ENTRY-LEVEL POSITION:
You'll be making under $7 an hour.
ENTRY-LEVEL POSITION IN AN UP-AND-COMING COMPANY:
You'll be making under $7 an hour; we'll be bankrupt in a year.
PROFIT-SHARING PLAN:
Once it's shared between the higher-ups, there won't be a profit.
COMPETITIVE SALARY:
We remain competitive by paying less than our competitors.
JOIN OUR FAST-PACED COMPANY:
We have no time to train you; you'll have to introduce yourself to your coworkers.
NATIONALLY RECOGNIZED LEADER:
Inc. Magazine wrote us up a few years ago, but we haven't done anything innovative since.
IMMEDIATE OPENING:
The person who used to have this job gave notice a month ago. We're just now running the ad.
CASUAL WORK ATMOSPHERE:
We don't pay enough to expect that you'll dress up; although a couple of the real daring guys wear earrings.
COMPETITIVE ENVIRONMENT:
We have a lot of turnover.
MUST BE DEADLINE ORIENTED:
You'll be six months behind schedule on your first day.
SOME OVERTIME REQUIRED:
Some time each night and some time each weekend.
FLEXIBLE HOURS:
Work 40 hours; get paid for 25.
MUST HAVE AN EYE FOR DETAIL
We have no quality control.
COLLEGE DEGREE PREFERRED:
Unless you wasted those four years studying something useless like philosophy, English or religion.
CAREER-MINDED:
Female Applicants must be childless (and remain that way).
APPLY IN PERSON:
If you're old, fat or ugly you'll be told the position has been filled.
NO PHONE CALLS PLEASE:
We've filled the job; our call for resumes is just a legal formality.
PROBLEM-SOLVING SKILLS A MUST:
You're walking into a company in perpetual chaos.
REQUIRES TEAM LEADERSHIP SKILLS:
You'll have the responsibilities of a manager, without the pay or respect.
ABILITY TO HANDLE A HEAVY WORKLOAD:
You whine, you're fired.
I KNOW HOW TO DEAL WITH STRESSFUL SITUATIONS:
I'm usually on Prozac. When I'm not, I take lots of cigarette and coffee breaks.
I SEEK A JOB THAT WILL DRAW UPON MY STRONG COMMUNICATION &
ORGANIZATIONAL SKILLS:"
I talk too much and like to tell other people what to do.

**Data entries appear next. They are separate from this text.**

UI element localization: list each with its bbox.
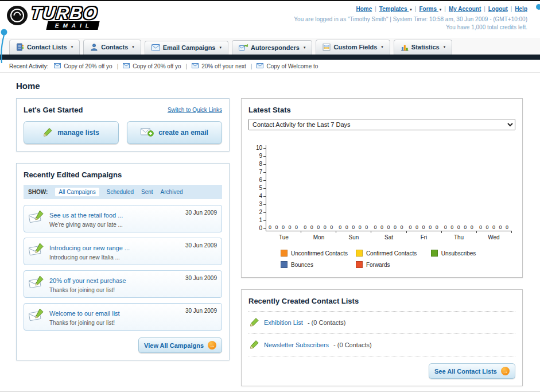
pencil-icon [250, 317, 259, 328]
campaign-list: See us at the retail food ...We're givin… [24, 205, 222, 331]
campaign-title-link[interactable]: Welcome to our email list [49, 310, 120, 317]
activity-item[interactable]: Copy of 20% off yo [123, 63, 181, 69]
contact-list-item[interactable]: Exhibition List- (0 Contacts) [248, 312, 515, 334]
chart-value-labels: 0 0 0 0 0 [371, 224, 406, 230]
envelope-plus-icon [141, 127, 154, 138]
see-all-contact-lists-button[interactable]: See All Contact Lists → [429, 363, 515, 379]
campaign-item[interactable]: 20% off your next purchaseThanks for joi… [24, 270, 222, 298]
filter-sent[interactable]: Sent [141, 189, 153, 195]
campaigns-panel: Recently Edited Campaigns SHOW: All Camp… [16, 163, 230, 360]
tab-autoresponders[interactable]: Autoresponders▾ [232, 40, 312, 55]
top-link-my-account[interactable]: My Account [449, 6, 481, 12]
manage-lists-button[interactable]: manage lists [24, 121, 119, 144]
filter-scheduled[interactable]: Scheduled [107, 189, 134, 195]
contact-list-link[interactable]: Newsletter Subscribers [264, 341, 329, 348]
campaign-subtitle: Thanks for joining our list! [49, 320, 120, 326]
envelope-pencil-icon [29, 242, 45, 258]
logo-text: TURBO EMAIL [31, 5, 99, 30]
campaign-item[interactable]: See us at the retail food ...We're givin… [24, 205, 222, 232]
top-link-forms[interactable]: Forms ▾ [419, 6, 441, 12]
show-label: SHOW: [28, 189, 48, 195]
campaign-title-link[interactable]: Introducing our new range ... [49, 244, 130, 251]
filter-all-campaigns[interactable]: All Campaigns [55, 188, 99, 196]
tab-statistics[interactable]: Statistics▾ [394, 40, 452, 55]
pencil-icon [43, 127, 53, 138]
logo-subtitle: EMAIL [46, 21, 99, 30]
create-email-button[interactable]: create an email [127, 121, 222, 144]
contact-activity-chart: 109876543210 0 0 0 0 00 0 0 0 00 0 0 0 0… [248, 145, 515, 268]
tab-label: Contact Lists [27, 44, 67, 51]
chart-value-labels: 0 0 0 0 0 [442, 224, 477, 230]
separator: | [415, 6, 417, 12]
tab-contact-lists[interactable]: Contact Lists▾ [9, 40, 80, 55]
activity-item[interactable]: Copy of 20% off yo [54, 63, 112, 69]
chart-plot-area: 0 0 0 0 00 0 0 0 00 0 0 0 00 0 0 0 00 0 … [266, 145, 512, 231]
main-nav: Contact Lists▾Contacts▾Email Campaigns▾A… [0, 38, 540, 55]
legend-label: Unsubscribes [441, 250, 476, 257]
separator: | [484, 6, 485, 12]
button-label: manage lists [57, 129, 99, 137]
campaign-date: 30 Jun 2009 [185, 308, 217, 314]
activity-item-label: 20% off your next [201, 63, 246, 69]
top-link-logout[interactable]: Logout [488, 6, 508, 12]
chevron-down-icon: ▾ [444, 45, 446, 49]
decorative-swoosh [0, 29, 8, 64]
x-axis-label: Wed [476, 231, 511, 240]
x-axis-label: Tue [266, 231, 301, 240]
y-tick-label: 10 [256, 145, 266, 151]
campaign-subtitle: We're giving away our late ... [49, 222, 123, 228]
campaign-item[interactable]: Introducing our new range ...Introducing… [24, 238, 222, 265]
activity-item[interactable]: 20% off your next [192, 63, 246, 69]
chevron-down-icon: ▾ [410, 7, 412, 12]
top-right-block: Home|Templates ▾|Forms ▾|My Account|Logo… [294, 3, 534, 38]
y-tick-label: 3 [259, 201, 266, 207]
separator: | [117, 63, 119, 69]
tab-contacts[interactable]: Contacts▾ [83, 40, 141, 55]
top-link-home[interactable]: Home [356, 6, 372, 12]
chart-day-column: 0 0 0 0 0 [301, 145, 336, 231]
campaign-subtitle: Thanks for joining our list! [49, 287, 126, 293]
separator: | [444, 6, 446, 12]
legend-label: Confirmed Contacts [366, 250, 417, 257]
tab-label: Statistics [411, 44, 440, 51]
tab-custom-fields[interactable]: Custom Fields▾ [316, 40, 390, 55]
legend-item: Bounces [281, 261, 356, 268]
email-icon [257, 63, 263, 69]
activity-item[interactable]: Copy of Welcome to [257, 63, 318, 69]
legend-label: Unconfirmed Contacts [291, 250, 348, 257]
chart-day-column: 0 0 0 0 0 [477, 145, 512, 231]
campaign-date: 30 Jun 2009 [185, 275, 217, 281]
legend-item: Confirmed Contacts [356, 250, 431, 257]
main-content: Home Let's Get Started Switch to Quick L… [0, 73, 540, 392]
contact-list-item[interactable]: Newsletter Subscribers- (0 Contacts) [248, 334, 515, 356]
contact-list-link[interactable]: Exhibition List [264, 319, 303, 326]
campaign-subtitle: Introducing our new Italia ... [49, 254, 130, 261]
button-label: View All Campaigns [144, 342, 204, 349]
activity-bar: Recent Activity: Copy of 20% off yo|Copy… [0, 60, 540, 73]
top-link-templates[interactable]: Templates ▾ [379, 6, 412, 12]
chevron-down-icon: ▾ [71, 45, 73, 49]
legend-item: Forwards [356, 261, 431, 268]
view-all-campaigns-button[interactable]: View All Campaigns → [138, 337, 222, 353]
legend-swatch [281, 250, 288, 257]
y-tick-label: 7 [259, 169, 266, 175]
filter-archived[interactable]: Archived [161, 189, 183, 195]
campaign-title-link[interactable]: See us at the retail food ... [49, 212, 123, 219]
campaign-title-link[interactable]: 20% off your next purchase [49, 277, 126, 284]
chevron-down-icon: ▾ [381, 45, 383, 49]
envelope-pencil-icon [29, 275, 45, 291]
y-tick-label: 9 [259, 153, 266, 159]
latest-stats-panel: Latest Stats Contact Activity for the La… [241, 98, 523, 278]
switch-quick-links-link[interactable]: Switch to Quick Links [168, 107, 222, 113]
y-tick-label: 6 [259, 177, 266, 183]
stats-filter-select[interactable]: Contact Activity for the Last 7 Days [248, 119, 515, 130]
campaign-text: 20% off your next purchaseThanks for joi… [49, 275, 126, 293]
top-link-help[interactable]: Help [515, 6, 527, 12]
page-title: Home [16, 81, 523, 91]
campaign-item[interactable]: Welcome to our email listThanks for join… [24, 303, 222, 331]
x-axis-label: Fri [406, 231, 441, 240]
get-started-title: Let's Get Started [24, 106, 83, 114]
top-nav: Home|Templates ▾|Forms ▾|My Account|Logo… [356, 6, 527, 12]
tab-email-campaigns[interactable]: Email Campaigns▾ [145, 41, 228, 55]
envelope-pencil-icon [29, 308, 45, 324]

I'M EXTREMELY ADEPT AT ALL MANNER OF OFFICE ORGANIZATION:
I've used Microsoft Office.
I'M HONEST, HARD-WORKING AND DEPENDABLE:"
I pilfer office supplies.
MY PERTINENT WORK EXPERIENCE INCLUDES:
I hope you don't ask me about all the McJobs I've had.
I TAKE PRIDE IN MY WORK:
I blame others for my mistakes.
I'M PERSONABLE:
I give lots of unsolicited personal advice to co-workers.
I'M WILLING TO RELOCATE:
As I leave San Quentin, anywhere's better.
I'M EXTREMELY PROFESSIONAL:
I carry a Day-Timer.
MY BACKGROUND AND SKILLS MATCH YOUR REQUIREMENTS:
You're probably looking for someone more experienced.
I AM ADAPTABLE:
I've changed jobs a lot.
I'M HIGHLY MOTIVATED TO SUCCEED:
The minute I find a better job. I'm outta there.
I HAVE FORMAL TRAINING:
I'm a college drop-out.
THANK YOU FOR YOUR TIME AND CONSIDERATION:
Wait! Don't throw me away!
I LOOK FORWARD TO HEARING FROM YOU SOON:
Like, I'm gonna hold my breath waiting for your stupid form letter thanking me for my interest and wishing me luck in my future career.